━━━━━ RECORD EXTRACTS ━━━━━

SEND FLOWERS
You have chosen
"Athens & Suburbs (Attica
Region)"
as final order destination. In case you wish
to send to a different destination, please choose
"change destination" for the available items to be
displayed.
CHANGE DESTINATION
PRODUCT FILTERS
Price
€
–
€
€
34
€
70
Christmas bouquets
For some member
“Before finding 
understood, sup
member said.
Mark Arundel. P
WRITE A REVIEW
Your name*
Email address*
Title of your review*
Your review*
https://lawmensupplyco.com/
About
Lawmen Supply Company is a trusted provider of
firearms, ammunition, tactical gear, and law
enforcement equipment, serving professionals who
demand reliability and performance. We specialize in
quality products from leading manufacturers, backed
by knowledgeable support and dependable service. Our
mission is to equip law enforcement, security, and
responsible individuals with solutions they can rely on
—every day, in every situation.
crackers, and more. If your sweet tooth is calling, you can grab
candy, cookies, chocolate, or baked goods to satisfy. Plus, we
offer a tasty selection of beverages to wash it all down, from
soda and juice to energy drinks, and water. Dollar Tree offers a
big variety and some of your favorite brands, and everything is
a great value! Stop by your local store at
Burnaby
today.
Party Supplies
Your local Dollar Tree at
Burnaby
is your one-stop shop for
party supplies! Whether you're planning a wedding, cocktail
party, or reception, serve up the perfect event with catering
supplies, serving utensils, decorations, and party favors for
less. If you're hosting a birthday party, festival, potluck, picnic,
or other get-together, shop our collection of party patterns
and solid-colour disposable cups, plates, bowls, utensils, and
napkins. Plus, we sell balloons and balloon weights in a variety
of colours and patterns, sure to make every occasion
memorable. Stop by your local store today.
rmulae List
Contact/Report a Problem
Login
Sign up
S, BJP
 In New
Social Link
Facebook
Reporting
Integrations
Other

━━━━━

# [PROMPT]
Going from the line that has "Social Link" through the last line of the entries, retype each line exactly as given and add nothing.

# [ANSWER TO THE PROBLEM]
Social Link
Facebook
Reporting
Integrations
Other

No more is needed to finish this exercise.